She sang herself; the film would have been absurd if the actress playing Susy Diamond hadn't done her own singing, because so much of its dark glamour depended on the sheer insolence of her act. You can argue that Pfeiffer was so good she threw the film off balance. Anyone who can sing like that would be in Las Vegas, not holding together a piano act in the bars and clubs of Seattle, or doing jingles for canned peas. Once Steve Kloves's rhapsodic camera had tracked around a grand piano with Pfeiffer strutting and slinking over the lid, 'Makin' Whoopee', we were in A Star is Born territory, not the melancholy provincial showbiz of this movie. (And Pfeiffer is the designated casting for Evita - if that project ever gets made.)

The Fabulous Baker Boys is as believable as Casablanca, and not much less enjoyable. It is, finally, a movie about terrific performers slumming, and it can be re-viewed in the way one replays a favourite record. It's not just the songs, but the way Pfeiffer smokes, walks and looks at Jeff Bridges: they are hot enough together to melt away story problems. What gives the film to Pfeiffer is her effortless re-creation of noir- ish fatalism - her only rival at husky chanteuse-ing is Ida Lupino in Road House. She acts as tough as enamel, yet she turns into flesh when Bridges gives her a back-rub. The hard-soft tension is daydream, but Pfeiffer has an assurance that allowed first-time director Kloves to get away with it. Baker Boys wasn't a hit, but anyone who loved songs, old movies and babes who talked rough but sang sweet was hooked.

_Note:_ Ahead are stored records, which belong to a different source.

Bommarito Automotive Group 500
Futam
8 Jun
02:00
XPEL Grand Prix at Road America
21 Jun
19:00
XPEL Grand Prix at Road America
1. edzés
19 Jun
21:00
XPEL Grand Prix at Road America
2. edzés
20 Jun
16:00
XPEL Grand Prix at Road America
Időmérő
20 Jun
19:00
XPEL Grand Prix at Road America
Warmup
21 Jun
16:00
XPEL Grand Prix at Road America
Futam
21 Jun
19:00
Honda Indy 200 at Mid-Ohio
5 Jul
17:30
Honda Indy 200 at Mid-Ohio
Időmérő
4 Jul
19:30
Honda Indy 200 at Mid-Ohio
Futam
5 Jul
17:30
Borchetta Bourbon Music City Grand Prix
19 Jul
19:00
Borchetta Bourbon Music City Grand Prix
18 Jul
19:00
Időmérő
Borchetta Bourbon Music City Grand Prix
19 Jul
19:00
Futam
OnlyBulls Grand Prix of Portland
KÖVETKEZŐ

Pfeiffer won a Best Actress nomination, and she must have come close - Jessica Tandy won for Driving Miss Daisy. The next year saw another extension of her range: her Russian woman in Fred Schepisi's The Russia House took on accent and foreignness such as Meryl Streep was known for. But Streep's Sophie was hard to watch as a living reality: she felt like virtuoso acting. In Russia House, though, Pfeiffer was so altered - wan and shabby in jumble-sale clothes, a guarded, secret romantic, and still privy to layers of knowledge beyond the ken of Connery's boozy publisher. There are a couple of moments when men tell her she must smile, and she does her best,

as if trying to be a spy. But when Connery coaxes one shy slice of inner life from her - laughing at the word 'blurb' - she's like Garbo. Once again, she stirred her co-star: Connery is not known for tenderness, but he grabbed at it here.

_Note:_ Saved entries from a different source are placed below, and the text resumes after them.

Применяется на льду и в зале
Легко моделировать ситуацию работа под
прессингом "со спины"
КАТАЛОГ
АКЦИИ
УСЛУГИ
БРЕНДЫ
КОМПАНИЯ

Such skill may haveprompted the nearly camp casting for Frankie and Johnny in which Pfeiffer and Al Pacino were reunited as a waitress and a short-order cook who fall in love. Some howled at the distortion of playwright Terence McNally's humble and unlovely characters - yet McNally scripted the enormously entertaining exercise in star acting. Pfeiffer made herself becomingly tired and greasy. But don't tell an actress that waitresses can't be beautiful and passionate - nearly every actress there ever was has waited table. Here again, one could see Pfeiffer's uncommon rapport with working-class roles. Of course, she's sensational beneath the lack of make-up - but so was Grace Kelly in The Country Girl and Joan Fontaine in Rebecca. Frankie and Johnny was hokum, and Pfeiffer knew enough not to be patronising or self-pitying with it.

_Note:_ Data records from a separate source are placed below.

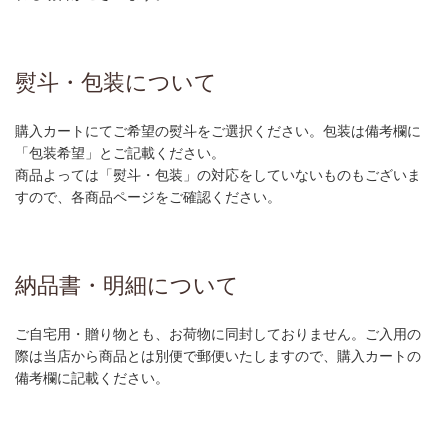
熨斗・包装について
購入カートにてご希望の熨斗をご選択ください。包装は備考欄に
「包装希望」とご記載ください。
商品よっては「熨斗・包装」の対応をしていないものもございま
すので、各商品ページをご確認ください。
納品書・明細について
ご自宅用・贈り物とも、お荷物に同封しておりません。ご入用の
際は当店から商品とは別便で郵便いたしますので、購入カートの
備考欄に記載ください。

Batman Returns followed, and then, as if feeling her need to dominate a picture, Pfeiffer made Love Field. This picture was held up for over a year: Orion was in trouble, and no one felt hopeful about the story of a Texas woman who is obsessed with the idea of Jacqueline Kennedy and gets involved with a black man on a long journey. Few people ever saw Love Field, but anyone who believes in Pfeiffer should seek it out. This is her fullest immersion in another character - a none too bright but achingly sincere Southerner. That she was Oscar-nominated again for the performance was a measure of its depth and conviction (she lost once more, to Emma Thompson in Howards End). I have some reservations about Love Field: Pfeiffer was not always at ease playing someone with less than her own quick instincts. There are moments when she seems mannered, and there are big problems elsewhere in the script. But in years to come Love Field may be reassessed as the moment when Michelle Pfeiffer signalled her lack of interest in being just a looker.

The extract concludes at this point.